On March 3rd, the 2016 revision of ISO 13485 was finally released. The new revision is essentially an evolution of the 2003 revision and includes a number of changes and clarifications.
For Aligned Elements users, a change in section 4.1.6 might have some important implications. Whereas ISO 13485:2003 did not explicitly require computer systems used in the quality management system to be validated, the 2016 edition certainly does. ISO 13485 is now finally on par with FDA 21 CFR 820 on this matter.
Computer Software Validation is used to ensure that each computer system fulfills its intended purpose. It prevents problems with the software to reach the production environment. CSV is today used in many regulated industries and is today regarded as a good manufacturing practice.
Aligned Elements certainly fall into the category of Computer systems that must be validated according to ISO 13485:2016 and FDA 21 CFR 820. If you do not have CSV process in place, we do have some things that may help you.
Why is Aligned Elements not validated by Aligned AG?
Aligned Elements falls into the GAMP 5 Software category 4 - "Configurable Software". AE is a highly configurable software with the purpose of mapping the customer's QMS, as opposed to forcing the customer to change his processes and templates to match Aligned Elements.

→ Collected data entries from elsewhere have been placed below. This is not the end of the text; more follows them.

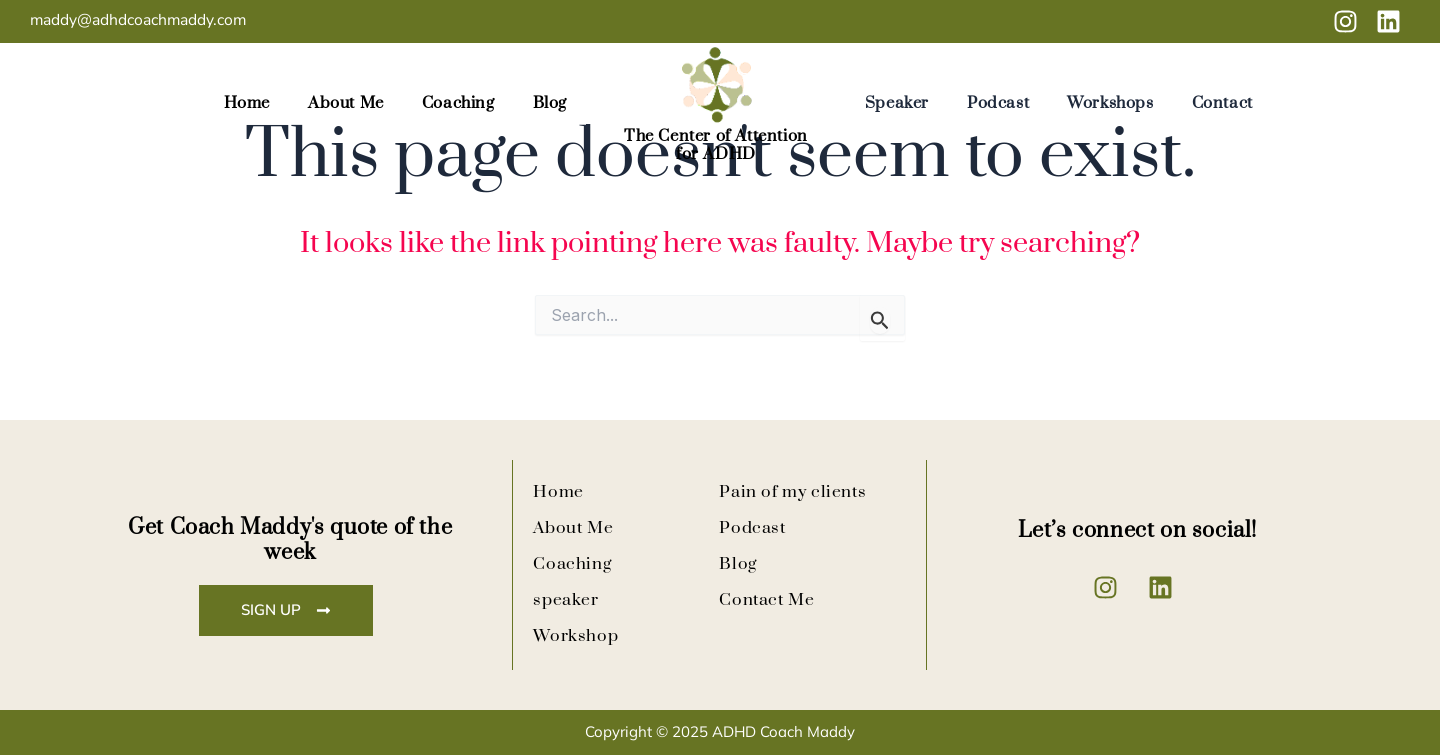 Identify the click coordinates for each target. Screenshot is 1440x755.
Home (247, 110)
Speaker (897, 110)
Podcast (998, 110)
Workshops (1110, 110)
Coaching (458, 110)
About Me (346, 110)
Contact (1222, 110)
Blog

When validating a software of Category 4, it is of course the particular configuration of the software that is validated. Since each Aligned Elements customer is using a different configuration (each customer has its individual QMS), we cannot foresee which configuration our customers will use.
As mentioned, we do supply a number of useful tools to make the validation process faster.
What do I need in order to validate Aligned Elements?
Even though ISO 13485:2016 and FDA 21 CFR 820 require Computer Systems used in the Quality Management System to be validated, they do not explicitly described how to do it. This is up to each organisation to decide.
With no intention to be a complete listing, you need at least the following things:
- A Standard Operating Procedure (SOP) that describes how Computer Software is validated in your organisation
- A validation plan, that describes:
- INTENDED USE of the computer system in question
- WHAT are you validating, i.e. which name, version, and configuration of the software including manuals and supplier information and target environment
- WHY are you validating this software to this particular extent (hint: the GMP Software Categories are a good starting place. A risk-based approach is also a viable starting point.)
- WHO is responsible for the software, for the maintenance of the software and who is responsible for the validation
- HOW do you intend to validate the software, what the acceptance criteria are, and in particular how do you intend to handle software errors detected during the validation
- DELIVERABLES i.e. the documentation you intend to provide
- Requirements and/or use cases describing how you intend to use the Computer Software.
- Tests verifying that the use cases and documenting any deviations found.
- A Validation Summary or Report stating the result of the validation, preferably with some kind of traceability, and whether the Computer Software should be cleared for use in the production environment
To make this process a bit simpler, we provide our customers with a pre-filled example validation kit of Aligned Elements that can be adapted to the individual needs of each organization.
Can Aligned Elements be used to document the validation of other systems?
Absolutely. Aligned Elements is very well equipped for documenting the validation of other systems (provided AE has been validated, of course). AE supports all steps of the CSV process, from evaluating the validation extent via checklists or using a risk-based approach, documenting requirements, use cases and test cases, executing test cases, analysing the test results, and finally supplying the necessary traceability reports.